Business Strategy and Outlook
TechnipFMC has cultivated a reputation as a top provider for subsea equipment and services, a factor that’s crucial in a space where customers seek solutions for some of the most challenging engineering problems in the world. The firm’s recent spinoff of its Technip Energies sector (representing the firm’s onshore E&C business) has transformed TechnipFMC into a pure-play technology and service provider for the offshore market. The firm still holds a 7% share in Technip Energies, but management intends to exit its ownership position by the end of 2022. Moving forward, TechnipFMC intends to focus on its integrated services like its iFEED studies for front-end engineering and design and its iEPCI program, among other specialized offerings. Through these, the firm can work with customers from early phase design through the life of the field. TechnipFMC ultimately aims to simplify subsea field layouts by acting as a one-stop shop for offshore producers, which, if successful, will reduce wellsite costs and production times for operators while creating a stickier, more profitable customer base for the firm.

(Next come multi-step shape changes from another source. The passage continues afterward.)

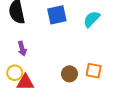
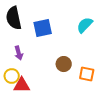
blue square: (57, 15) -> (43, 28), moved
brown circle: (69, 74) -> (64, 64), moved

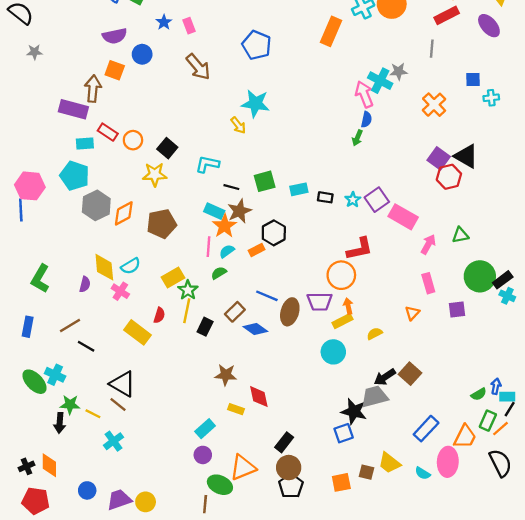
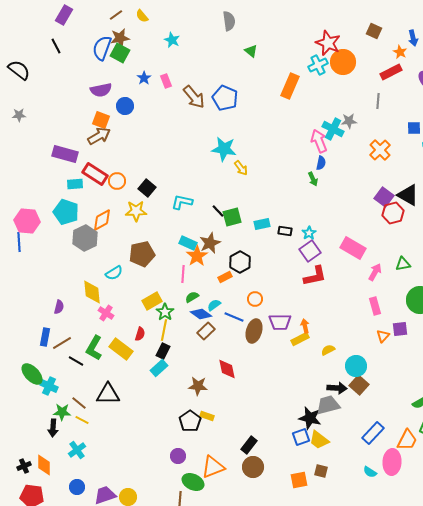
gray star: (35, 52) -> (19, 115), moved
brown arrow: (198, 67) -> (194, 97), moved
brown arrow: (93, 89) -> (99, 136), moved, turned 55
yellow arrow: (238, 125) -> (241, 168), moved
red rectangle: (108, 132) -> (95, 174), size x1.4
green arrow: (357, 138) -> (313, 179), turned -48
black line: (231, 187) -> (218, 211), moved, turned 32
purple square: (377, 200) -> (310, 251), moved
orange diamond: (124, 213) -> (102, 220), moved
cyan semicircle: (227, 251) -> (214, 305), moved
cyan semicircle: (131, 266) -> (114, 273), moved
orange circle: (341, 275) -> (255, 299), moved, size x0.6
green L-shape: (40, 279) -> (94, 348), moved
purple semicircle: (85, 284) -> (59, 307), moved
orange triangle: (412, 313) -> (383, 336), moved
blue rectangle: (28, 327) -> (45, 337), moved
black rectangle: (205, 327) -> (163, 351), moved
blue diamond: (255, 329) -> (201, 314), moved
cyan circle: (333, 352) -> (356, 366), moved
black arrow: (385, 377) -> (337, 388), turned -144
green ellipse: (35, 382) -> (32, 374), moved
black triangle: (123, 384) -> (108, 394), turned -30
red diamond: (259, 397) -> (227, 369), moved
brown line: (118, 405) -> (79, 403), moved
cyan rectangle: (205, 429) -> (159, 368), moved
cyan cross: (113, 441) -> (77, 450), moved
yellow trapezoid: (389, 463) -> (319, 440), moved
black pentagon: (291, 486) -> (190, 421), moved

So far, the firm appears to be executing well in its integration strategy. It’s dominated competitors in winning contracts over the last few years, posting record order intake in 2019 and winning over half of subsea tree contracts awarded in 2020. As of third quarter 2021, about two thirds of TechnipFMC’s active front-end engineering (FEED) studies were integrated projects. If the firm continues this trajectory, its integration strategy could lead to outperformance compared with its peers in the subsea industry, at least in the near term. Investment in offshore oil and gas production is projected to increase over the next five years, which will provide ample opportunity for TechnipFMC to further cement its positioning as a leading subsea technology and services provider.
Financial Strength
TechnipFMC is in solid financial health. While the firm is no longer in negative net debt due to its spinoff of Technip Energies (which operates with substantial cash balances), at $2 billion, its debt burden still is not large. About 75% of this will come due over the next five years, mostly due to a $600 million note maturing in 2026. At the last reporting period, TechnipFMC had about $1.2 billion of cash on hand, and nearly $1 billion available on its credit facility. Management intends to liquidate its remaining position in Technip Energies (currently around 2%) over the next year and use the proceeds to pay off some of its remaining debt. Net debt to EBITDA is expected to remain below 1 times over the next five years.
Bulls Say’s
- TechnipFMC will derive a first-mover advantage from its Subsea 2.0 solution by delivering cost-saving subsea equipment and services to its customers.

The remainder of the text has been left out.